Where a line in the records holds "воздуха", count it once; return only the final number.

=== Begin Enclosure ===

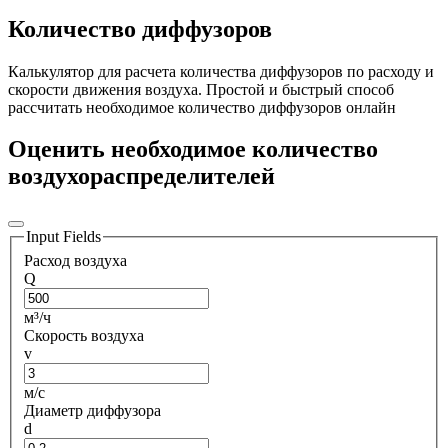
Количество диффузоров
Калькулятор для расчета количества диффузоров по расходу и
скорости движения воздуха. Простой и быстрый способ
рассчитать необходимое количество диффузоров онлайн
Оценить необходимое количество
воздухораспределителей
Input Fields
Расход воздуха
Q
м³/ч
Скорость воздуха
v
м/с
Диаметр диффузора
d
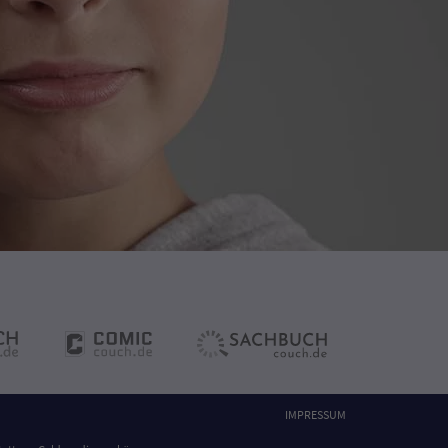
IMPRESSUM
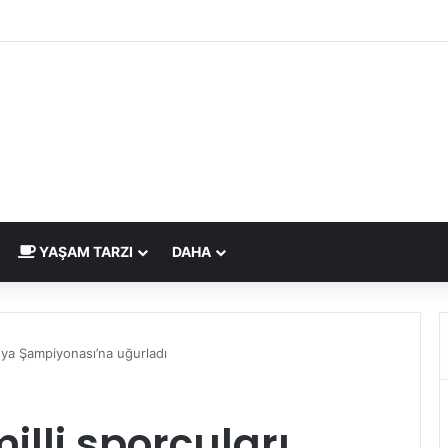
dirme Eskide Kaldı: Görme Kusurlarının Tedavisinde Yeni Nesil Lazer Dö
YAŞAM TARZI
DAHA
nya Şampiyonası’na uğurladı
illi sporcuları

=== End Enclosure ===

• TASK ANSWER
3